Re: Most optimal method to dump UDP conntrack entries

Pablo Neira Ayuso <pablo@xxxxxxxxxxxxx> · Mon, 11 Nov 2024 13:06:38 +0100

Hi Antonio,

On Thu, Oct 17, 2024 at 11:10:02PM +0100, Antonio Ojea wrote:
> On Thu, 17 Oct 2024 at 17:36, Pablo Neira Ayuso <pablo@xxxxxxxxxxxxx> wrote:
> >
> > On Thu, Oct 17, 2024 at 02:46:32PM +0200, Florian Westphal wrote:
> > > Antonio Ojea <antonio.ojea.garcia@xxxxxxxxx> wrote:
> > > > In the context of Kubernetes, when DNATing entries for UDP Services,
> > > > we need to deal with some edge cases where some UDP entries are left
> > > > orphaned but blackhole the traffic to the new endpoints.
> > > >
> > > > At high level, the scenario is:
> > > > - Client IP_A sends UDP traffic to VirtualIP IP_B --> Kubernetes
> > > > Translates this to Endpoint IP_C
> > > > - Endpoint IP_C is replaced by Endpoint IP_D, but since Client IP_A
> > > > does not stop sending traffic, the conntrack entry IP_A IP_B --> IP_C
> > > > takes precedence and is being renewed, so traffic is not sent to the
> > > > new Endpoint IP_D and is lost.
> > > >
> > > > To solve this problem, we have some heuristics to detect those
> > > > scenarios when the endpoints change and flush the conntrack entries,
> > > > however, since this is event based, if we lost the event that
> > > > triggered the problem or something happens that fails to clean up the
> > > > entry,  the user need to manually flush the entries.

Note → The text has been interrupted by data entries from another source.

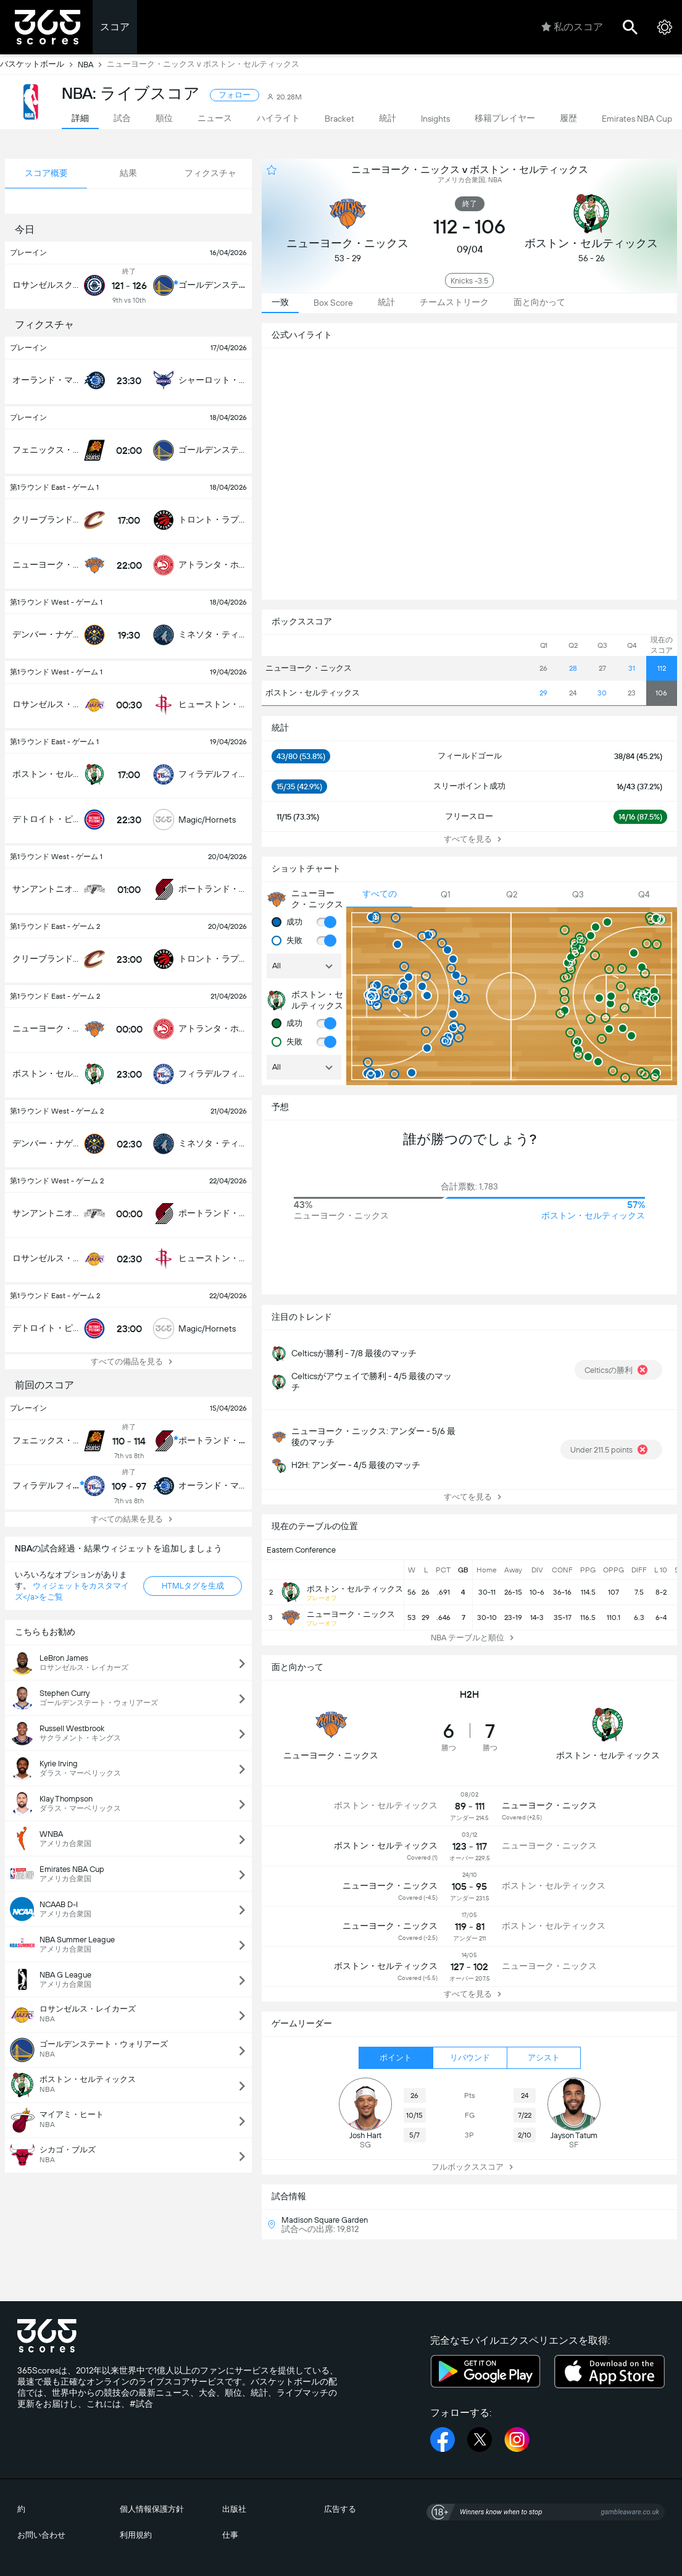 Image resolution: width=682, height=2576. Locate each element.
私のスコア (572, 27)
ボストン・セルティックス (312, 692)
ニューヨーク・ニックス (308, 668)
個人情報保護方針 (152, 2509)
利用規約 (136, 2535)
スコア (115, 27)
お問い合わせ (41, 2535)
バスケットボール (39, 64)
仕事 (230, 2535)
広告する (340, 2509)
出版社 (234, 2509)
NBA (92, 64)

You can still stick to the event approach, then resort to
resync/reconcile loop when userspace gets a report that events are
getting lost, ie. hybrid approach.

> > > > We are implementing a new approach to solve this, we list all the UDP
> > > > conntrack entries using netlink, compare against the existing
> > > > programmed nftables/iptables rules, and flush the ones we know are
> > > > stale.
> > > >
> > > > During the implementation review, the question [1] this raises is, how
> > > > impactful is it to dump all the conntrack entries each time we program
> > > > the iptables/nftables rules (this can be every 1s on nodes with a lot
> > > > of entries)?
> > > > Is this approach completely safe?
> > > > Should we try to read from procfs instead?
> > >
> > > Walking all conntrack entries in 1s intervals is going to be slow, no
> > > matter the chosen interface.  Even doing the filtering in the kernel to
> > > not dump all entries but only those that match udp/port/ip criteria is
> > > not going to change it.
> 
> We are not worried about being slow in the order of seconds, the
> system is eventually consistent so there can always be a reasonable
> latency.
> Since we only care about UDP, losing packets during that period is not
> desirable but is assumable.
> My main concern is if constantly dumping all the entries via netlink
> can cause any issue or increase resources consumption.
>
> > >
> > > Also both proc and netlink dumps can miss entries (albeit its rare),
> > > if parallel insertions/deletes happen (which is normal on busy system).
> > >
> 
> That is one of the reasons we want to implement this reconcile loop,
> so it can be resilient to this kind of errors, we keep the state on
> the API in the control plane, so we can always rebuild the state in
> the dataplane (recreating nftables rules and delete conntrack entries
> that does not match the current state)
> 
> > > I wonder why the appropriate delete requests cannot be done when the
> > > mapping is altered, I mean, you must have some code that issues
> > > either iptables -t nat -D ... or nft delete element ... or similar.
> > >
> > > If you do that, why not also fire off the conntrack -D request
> > > afterwards?  Or are these publish/withdraw so frequent that this
> > > doesn't matter compared to poll based approach?
> > >
> > > Something like
> > >    conntrack -D --protonum 17 --orig-dst $vserver --orig-port-dst 53 --reply-src $rserver --reply-port-src 5353
> > >
> > > would zap everything to $rserver mapped to $vserver from client point of view.
> >
> 
> This is how it is implemented today and it works, but it does not
> handle process restarts per example, or is not resilient to errors.
> The implementation is also much more complex because we need to
> implement all the possible edge cases that can leave stale entries

It should also be possible to shrink timeouts on restart via conntrack -U
which would be similar to the approach that Florian is proposing, but from
control plane rather than updating existing UDP timeout policy.